Another way to put it: we have roughly 40K LoC for each architecture. You could start with a copy and probably wouldn't have to change every single line, but most of them.
Exactly what Bryan said: V8 generates machine code (think "on-the-fly compiler"), and that's architecture specific by definition. There's no way around that, it's not some optional optimization. It might be possible to reduce some overlap by restructuring the code, but it's difficult to say whether that'd be worth the effort.
Thanks to you both. No, i'm not suggesting that there be any optimization effort. i'm just curious. Most software dev managers would probably cringe at that amount of "duplication", but as you but say, it's not really duplication.

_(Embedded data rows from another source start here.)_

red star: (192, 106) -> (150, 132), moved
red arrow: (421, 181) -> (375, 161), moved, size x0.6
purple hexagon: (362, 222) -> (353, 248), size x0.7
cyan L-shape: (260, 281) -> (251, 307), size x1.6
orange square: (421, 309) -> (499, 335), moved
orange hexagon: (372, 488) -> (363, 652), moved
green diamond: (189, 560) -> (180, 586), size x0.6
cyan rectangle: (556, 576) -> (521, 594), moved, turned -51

On Tue, Aug 30, 2011 at 5:17 PM, Stephan Beal <sgb...@googlemail.com> wrote:Thanks to you both. No, i'm not suggesting that there be any optimization effort. i'm just curious. Most software dev managers would probably cringe at that amount of "duplication", but as you but say, it's not really duplication.But it would be interesting to get your opinions: having developed v8 this way for so long, do you (as the developers) feel that the time spent in platform-specific code "would have been better spent" on instead writing a fast VM, as opposed to aggressively targeting the speed benefits of native code?

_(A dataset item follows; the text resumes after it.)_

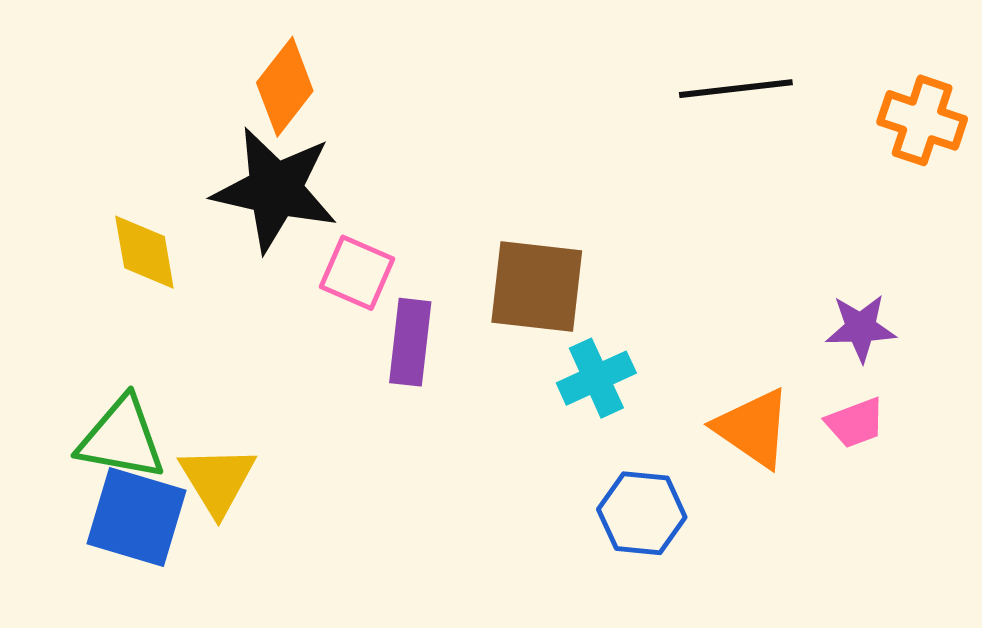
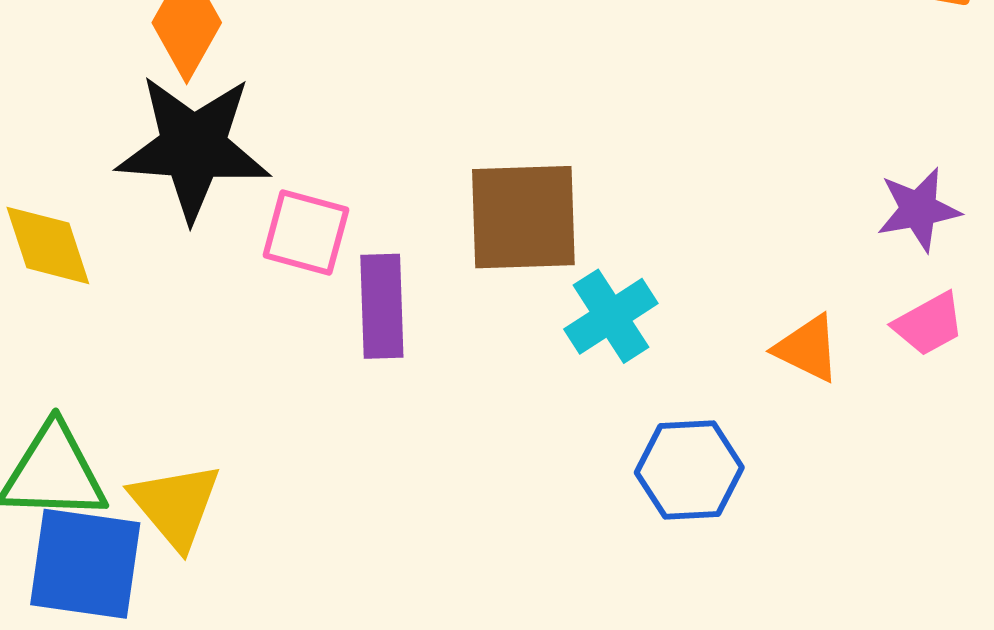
orange triangle: (753, 428) -> (807, 348), size x0.7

Again, i'm not arguing one way or the other, i'm just curious about how the devs feel about it. i was always surprised at the focus of generating machine-specific code, but as an old SpiderMonkey user i can say that the speed benefits of v8 are very visible to clients. (When i first did some simple benchmarks on v8, i compared it to my older SpiderMonkey code and function calls in tight loops were 200 _times_ faster on v8.)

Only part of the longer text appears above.